Out of the 1382 children examined 27.06% had one tooth involved (very mild), 11.79% had 2-3 teeth involved (mild), 14.83% had 4-5 teeth involved (moderated) and only 10.99% had more than 6 teeth affected (severe). Dental plaque was clearly visible in 67.36% children and 20.18% children had poor oral hygiene [see Table 4].
Discussion:
A total of 1382 children aged 3-6 years were examined for ECC from various government run preschools in and around Biratnagar. The statistics of this study revealed that almost 65% of 3-6 years old children suffered from ECC which is way below the WHO goals i.e. 50% of the preschool children should be caries free.[5] This is high compared with neighboring countries where the prevalence of ECC ranges from 37.64-52.31% in India to 43.01-51.4% in China. The highest prevalence of ECC was 85.5% in rural china. [6.7.8]This could be attributed to differences in socio-economic, cultural, nutrition, dietary habits and oral hygiene patterns.

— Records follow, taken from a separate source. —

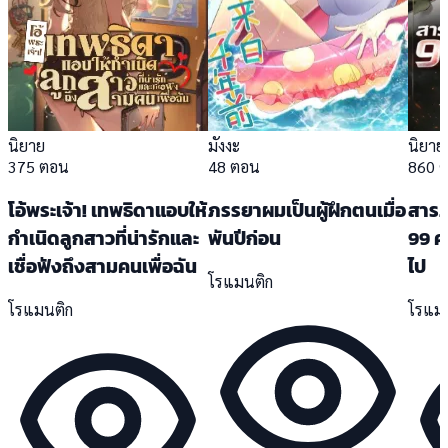
นิยาย
มังงะ
นิยาย
375 ตอน
48 ตอน
860 
โอ้พระเจ้า! เทพธิดาแอบให้
ภรรยาผมเป็นผู้ฝึกตนเมื่อ
สารภ
กำเนิดลูกสาวที่น่ารักและ
พันปีก่อน
99 คร
เชื่อฟังถึงสามคนเพื่อฉัน
ไป
โรแมนติก
โรแมนติก
โรแม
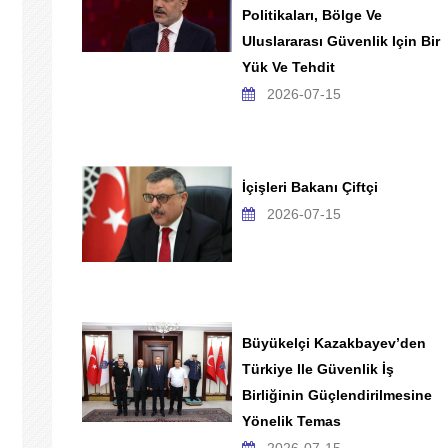
Politikaları, Bölge Ve
Uluslararası Güvenlik Için Bir
Yük Ve Tehdit
2026-07-15
İçişleri Bakanı Çiftçi
2026-07-15
Büyükelçi Kazakbayev’den
Türkiye Ile Güvenlik İş
Birliğinin Güçlendirilmesine
Yönelik Temas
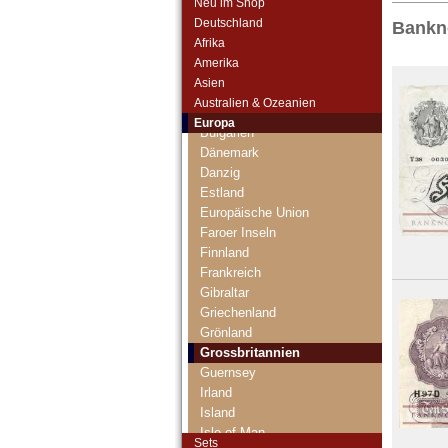
Neu im Shop
Deutschland
Bankno
Albanien
Afrika
Andorra
Amerika
Arktische Region
Asien
Belgien
Australien & Ozeanien
Bosnien Herzegowina
Europa
Bulgarien
Dänemark
Danzig
Estland
Europäische Union
Faroer Inseln
Finnland
Frankreich
Gibraltar
Griechenland
Grönland
Grossbritannien
Guernsey
Irland
Island
Isle of Man
Sets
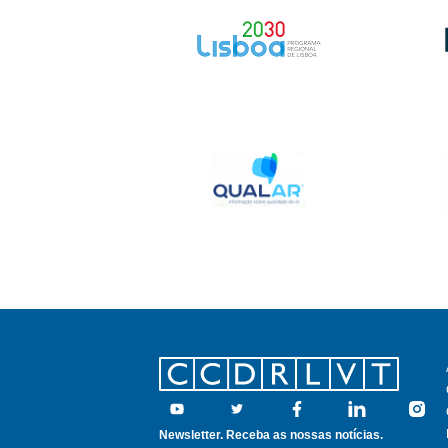
Footer
Youtube
Twitter
Facebook
Linkedin
Insta
Newsletter. Receba as nossas notícias.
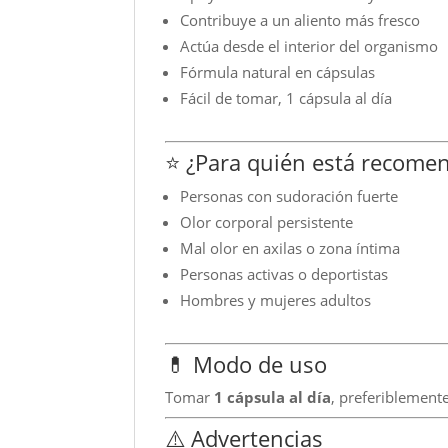
Contribuye a un aliento más fresco
Actúa desde el interior del organismo
Fórmula natural en cápsulas
Fácil de tomar, 1 cápsula al día
⭐ ¿Para quién está recome
Personas con sudoración fuerte
Olor corporal persistente
Mal olor en axilas o zona íntima
Personas activas o deportistas
Hombres y mujeres adultos
💊 Modo de uso
Tomar
1 cápsula al día
, preferiblemente
⚠️ Advertencias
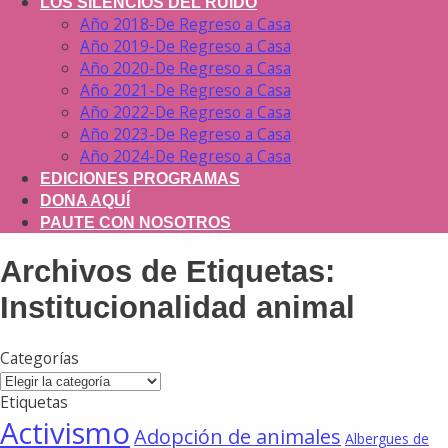
LOS SILENCIOS DEL RUIDO
Año 2018-De Regreso a Casa
Año 2019-De Regreso a Casa
Año 2020-De Regreso a Casa
Año 2021-De Regreso a Casa
Año 2022-De Regreso a Casa
Año 2023-De Regreso a Casa
Año 2024-De Regreso a Casa
EDICIONES PROGRAMAS
DONA AQUÍ
PAUTE CON NOSOTROS
Archivos de Etiquetas:
Institucionalidad animal
Categorías
Categorías
Etiquetas
Activismo
Adopción de animales
Albergues de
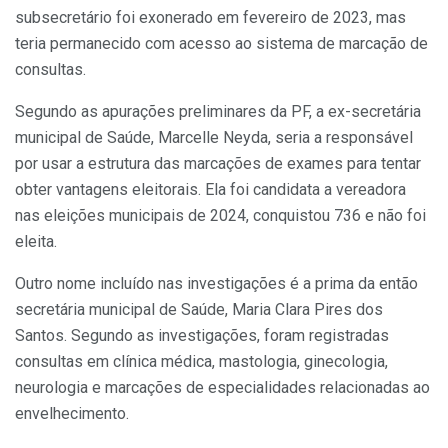
subsecretário foi exonerado em fevereiro de 2023, mas
teria permanecido com acesso ao sistema de marcação de
consultas.
Segundo as apurações preliminares da PF, a ex-secretária
municipal de Saúde, Marcelle Neyda, seria a responsável
por usar a estrutura das marcações de exames para tentar
obter vantagens eleitorais. Ela foi candidata a vereadora
nas eleições municipais de 2024, conquistou 736 e não foi
eleita.
Outro nome incluído nas investigações é a prima da então
secretária municipal de Saúde, Maria Clara Pires dos
Santos. Segundo as investigações, foram registradas
consultas em clínica médica, mastologia, ginecologia,
neurologia e marcações de especialidades relacionadas ao
envelhecimento.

The prevalence of ECC worldwide was found to be highly variable ranging from 11-53.1% in USA, 6.8-12% in UK to 2.1% in Sweden.[9-14] This could be due to differences in case definitions and diagnostic criteria
An important finding of this study was that about 39.59 % of children with ECC showed s-ECC. Only 3.9% of all decayed teeth were filled where as 1.2% primary teeth were extracted due to caries. Another important finding of this study was that all the children with ECC showed untreated dental caries and required treatment. This proves a lack of awareness about oral health among parents and government bodies. Also, lack of affordability for oral health in this section of society is alarming.
Most children (79.81%) maintained a good oral hygiene, whereas plaque accumulation was observed in 67.36% of children examined.
In the present study, there could a slight overestimation of caries experience. As the study was carried out at only government run preschools, all the children belong to poor families who have been proved to give least importance to oral health.
Conclusion:
64.68% of government run preschool children bear the burden of dental caries. There is an urgent need for implementation of government aided, NGO aided and public-private partnership dental health treatment programs.
Since this was a cross-sectional study, therefore a future longitudinal study is suggested to establish association for risk factors with dental caries in Nepal.
Source of funding: the authors declare that no external
source of funding was used for the study.
Conflict of interest: The authors declare that they have no
conflict of interest with any person or organizations.